Ican’tIcan’tIcan’tIcan’t. The first drop hits the table, then another, then they spread and splatter and then form blobs. She doesn’t move her hand away. I don’t try to dry them. It’s quiet. I’m quiet. Just the barely there sound of the tears hitting the table.

“Let it out,” she whispers.

I suck in air, scorching my lungs, clogging my throat. It comes back out as a wail. Choking, snotting sobs.

She lets me cry. She doesn’t say a word. Eventually some tissues slide in front of me. She gets up, comes back, and a bottle of water is there.

I start to feel like more than my tears. More than my face. I scrub at it with the rough tissues, until my face feels raw and hot, the rest of me cold. I take a deep breath and it doesn’t hitch coming out.

“Tell me about Tuesday. You left work early.” How would she . . . ? My texts, to Lucy. My call to Dad. “You saw Mark?” She knows.

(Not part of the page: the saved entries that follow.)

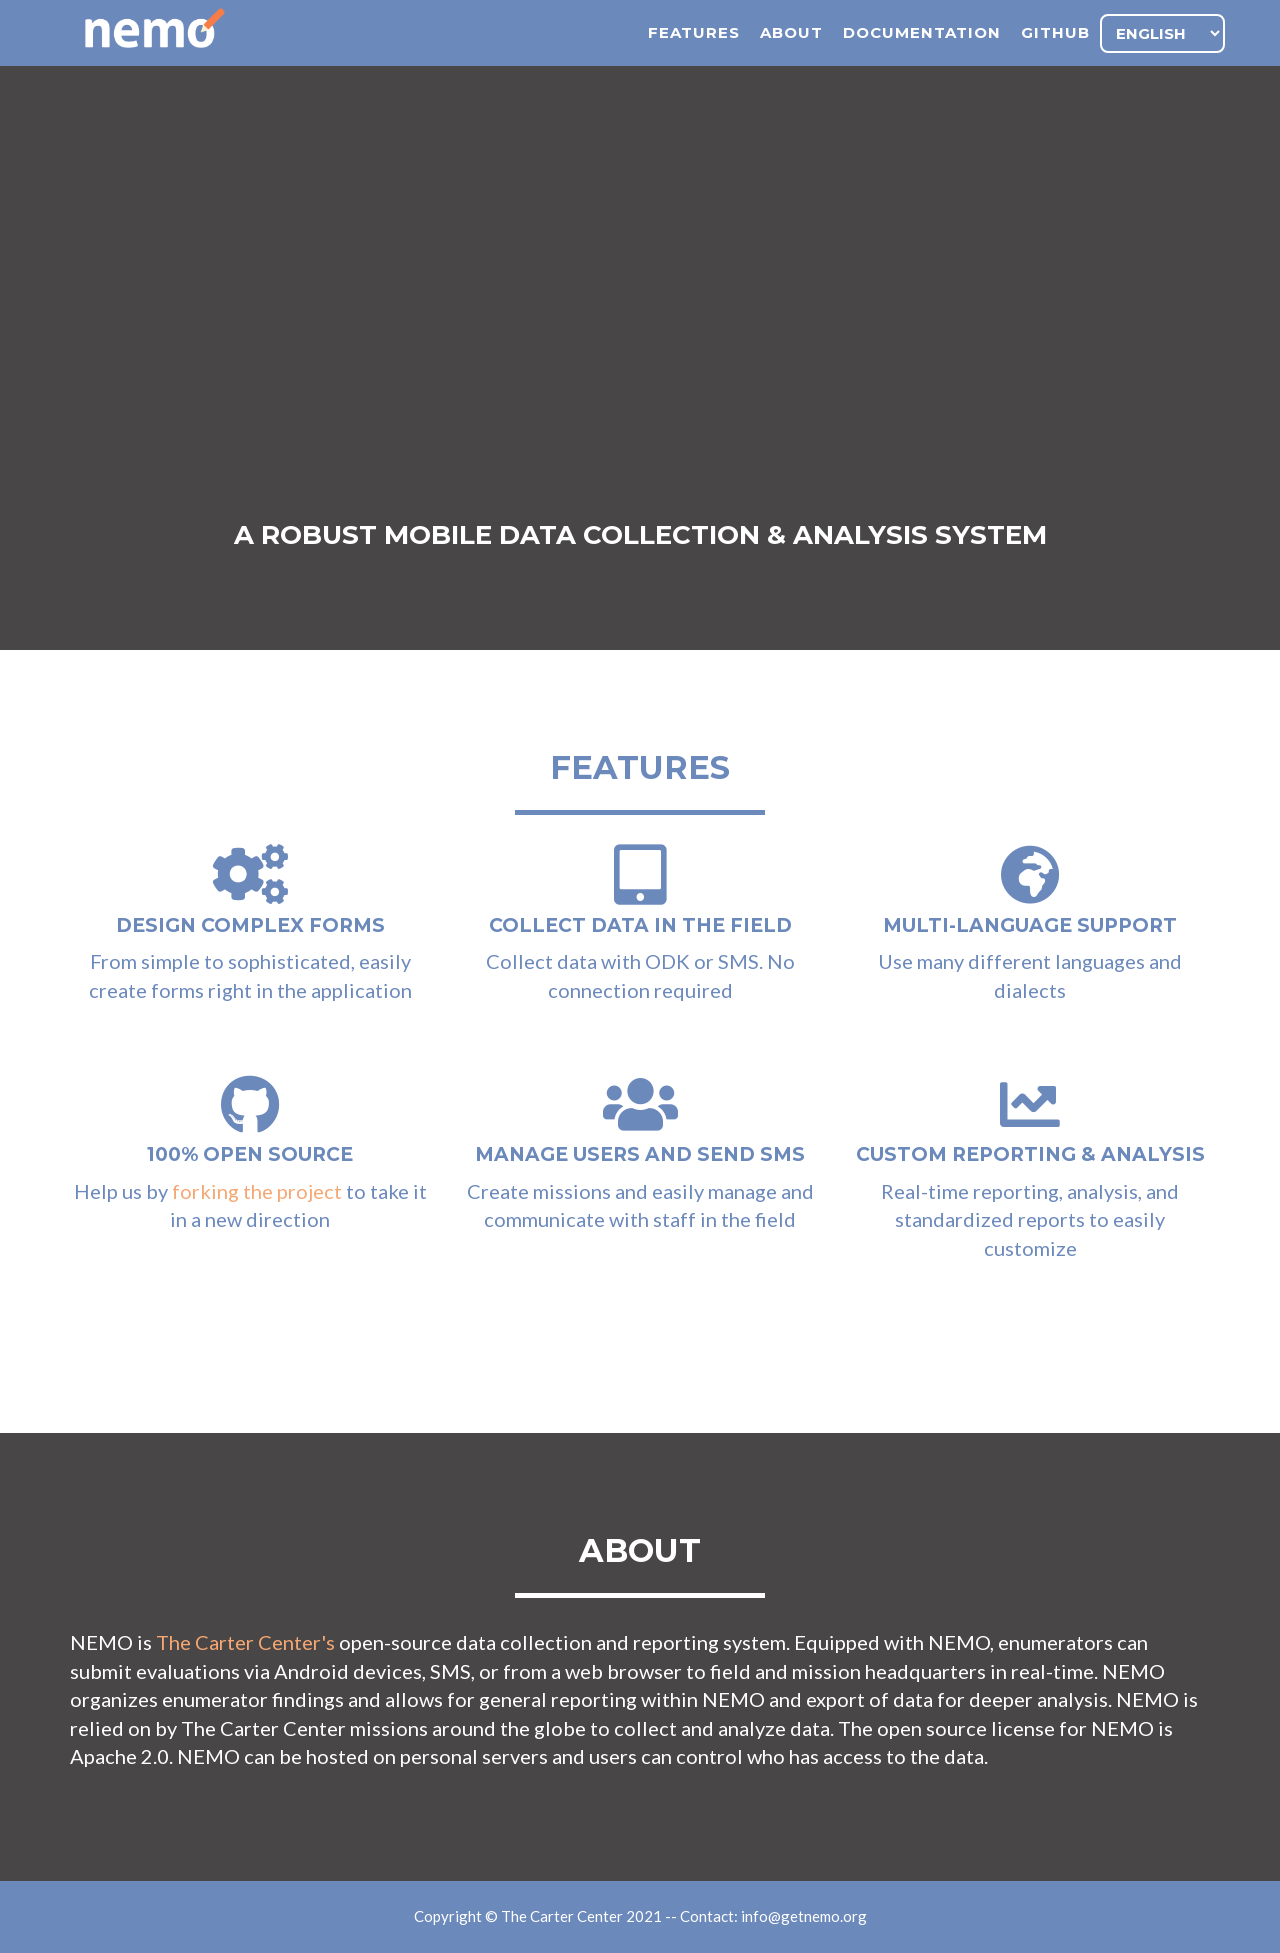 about (791, 55)
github (1055, 55)
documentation (922, 55)
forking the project (257, 1191)
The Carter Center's (245, 1642)
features (694, 55) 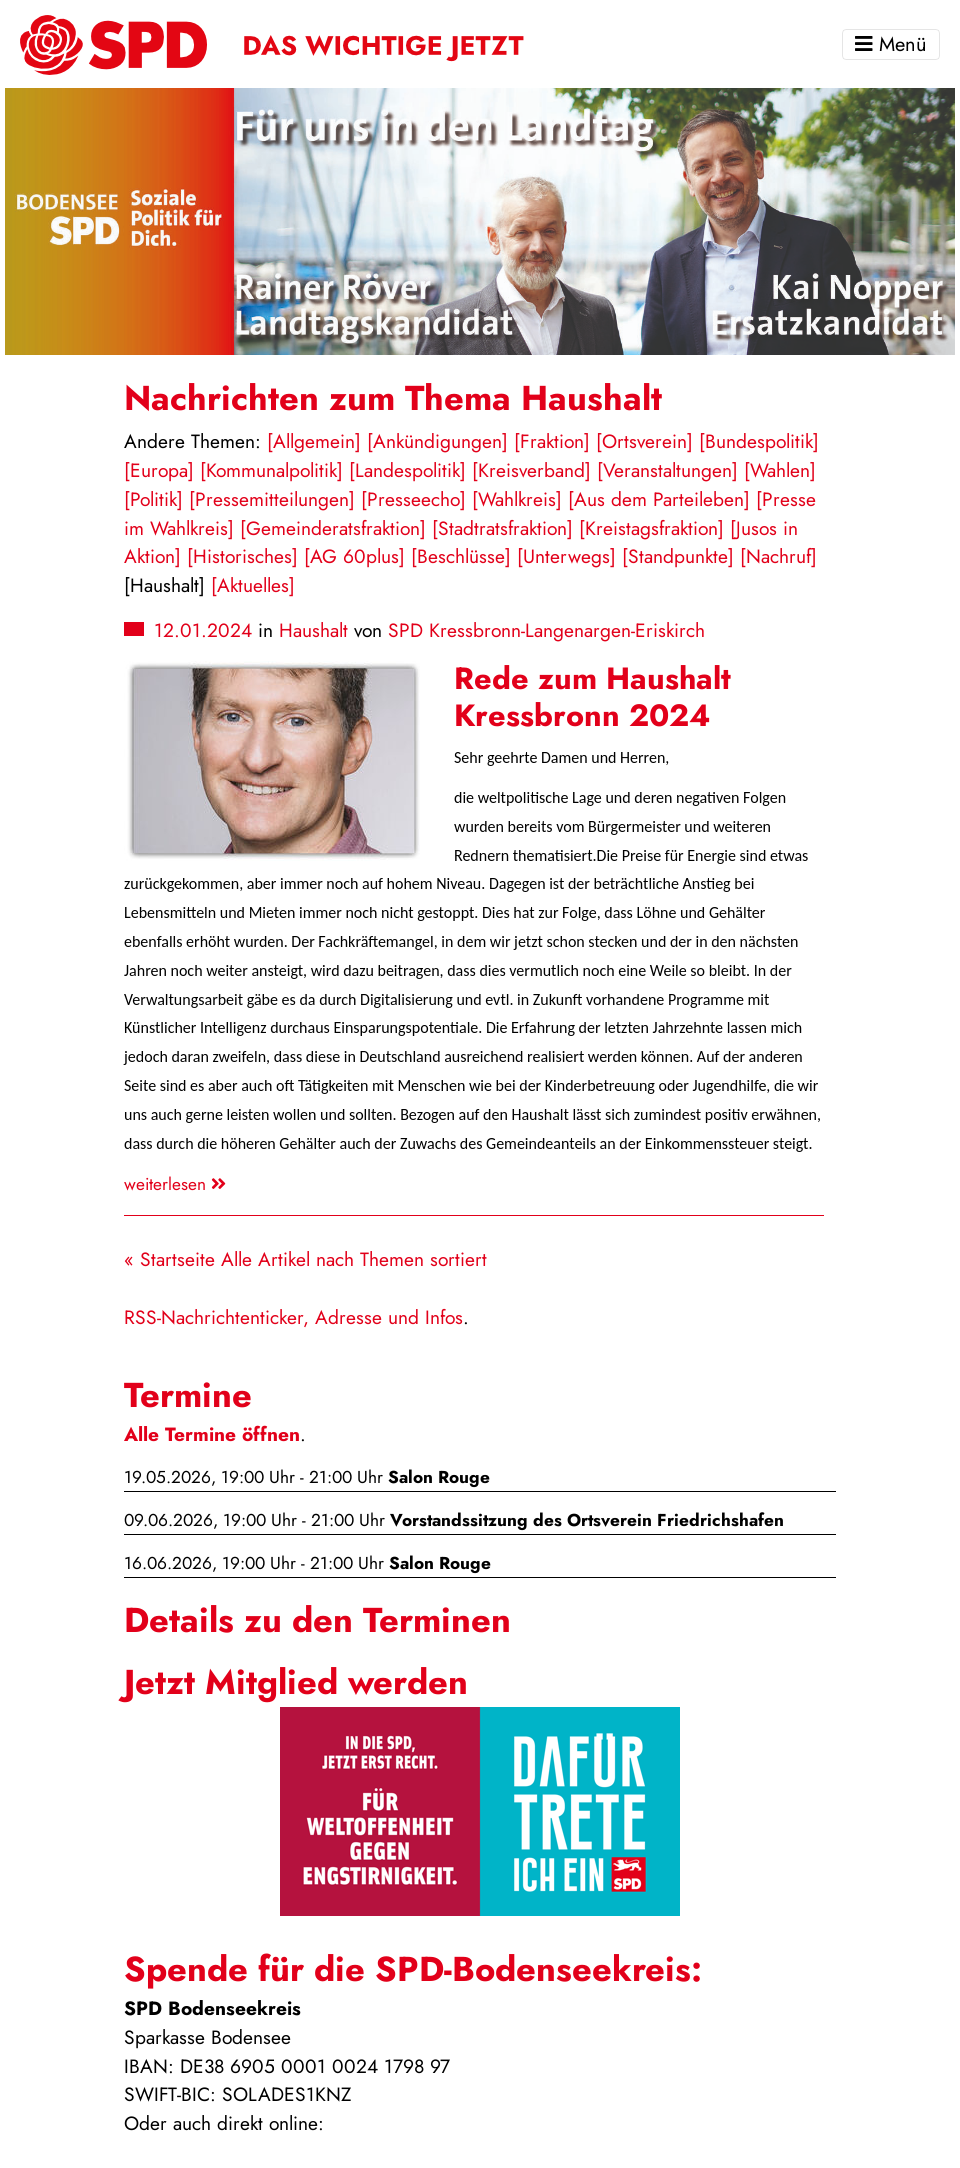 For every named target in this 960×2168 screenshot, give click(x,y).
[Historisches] (242, 556)
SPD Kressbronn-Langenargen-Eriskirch (546, 630)
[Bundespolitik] (759, 441)
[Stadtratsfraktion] (502, 528)
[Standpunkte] (678, 556)
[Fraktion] (552, 441)
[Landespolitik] (407, 470)
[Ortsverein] (644, 441)
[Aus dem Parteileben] (659, 499)
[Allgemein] (314, 441)
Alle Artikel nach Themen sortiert (354, 1259)
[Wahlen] (780, 470)
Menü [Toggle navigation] (891, 44)
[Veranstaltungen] (667, 470)
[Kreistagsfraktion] (651, 528)
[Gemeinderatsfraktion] (333, 528)
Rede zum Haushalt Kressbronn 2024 (592, 697)
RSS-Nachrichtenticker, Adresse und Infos (293, 1317)
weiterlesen (175, 1184)
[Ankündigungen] (437, 441)
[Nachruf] (778, 556)
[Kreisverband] (531, 470)
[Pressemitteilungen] (272, 499)
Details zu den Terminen (317, 1620)
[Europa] (159, 470)
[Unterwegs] (566, 556)
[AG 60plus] (354, 556)
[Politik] (153, 499)
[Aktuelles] (253, 585)
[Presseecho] (413, 499)
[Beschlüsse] (461, 556)
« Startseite (169, 1259)
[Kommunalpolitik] (271, 470)
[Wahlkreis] (517, 499) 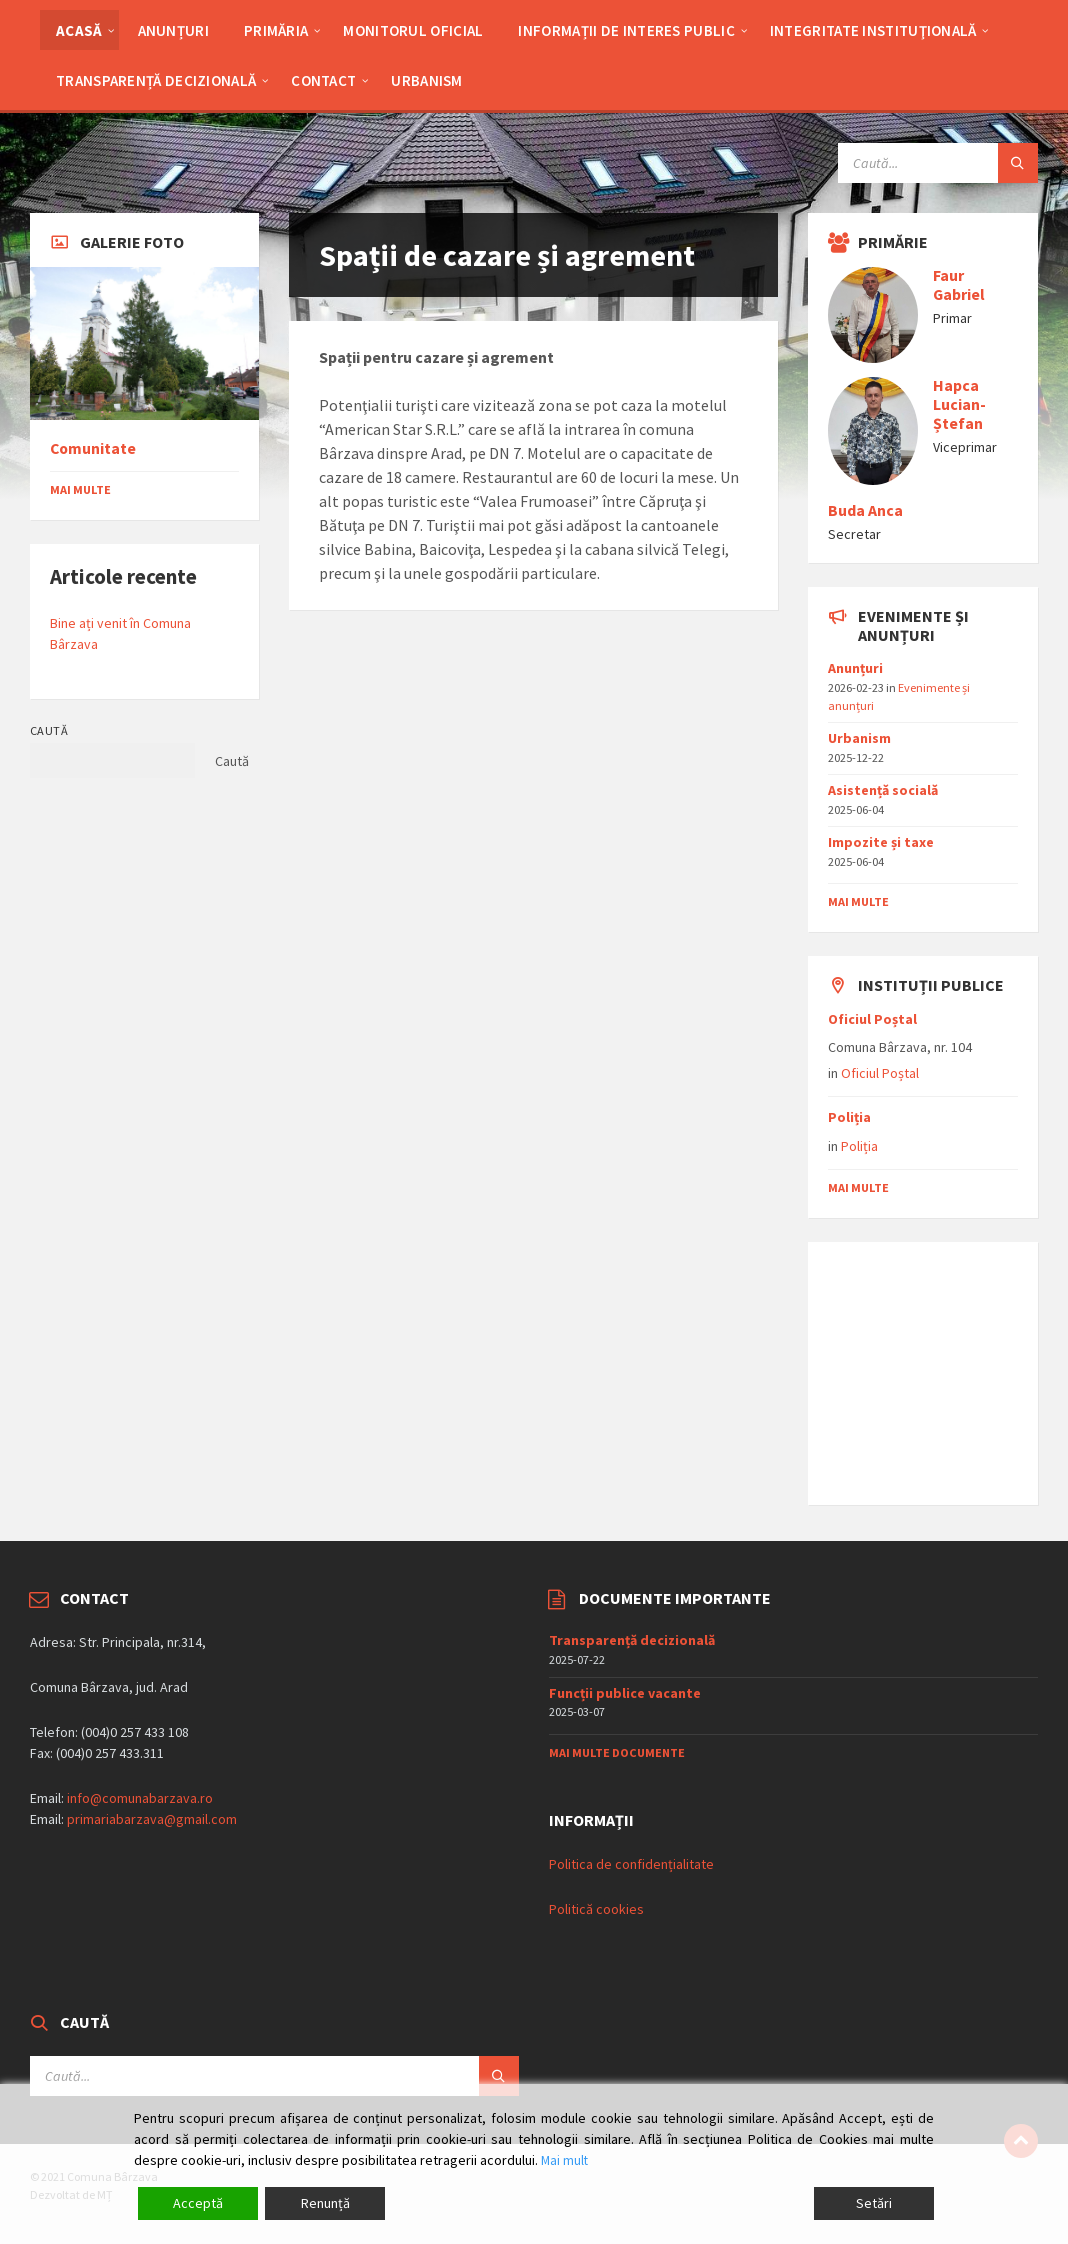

“The power went out at the station,” I say. “Uncle Skip sent me home.” She smiles, like she knew, encouraging me. And picks up her pen, ready. “Before that — a few days before, a week, maybe . . .
before
, anyway — Riggs, Jim Riggs, at Clearview, asked me about Mark. About him not being around as much, and not working for Darnell, one of the men.” She doesn’t push; she just waits. I tell her everything I can remember about the conversation with Riggs.

“And Tuesday?”

I tell her about the guys, the trucks, and the cooler.

“The cooler,” Joan says. “Describe it.”

“Orange on the bottom, white top, big.” I use my hands. “They each had a handle, and from the way they were leaning over, it looked heavy.”

She makes a noise, writes more, looks up at me like she can’t believe I didn’t say it earlier. But when she finishes writing, she just waits for me to continue.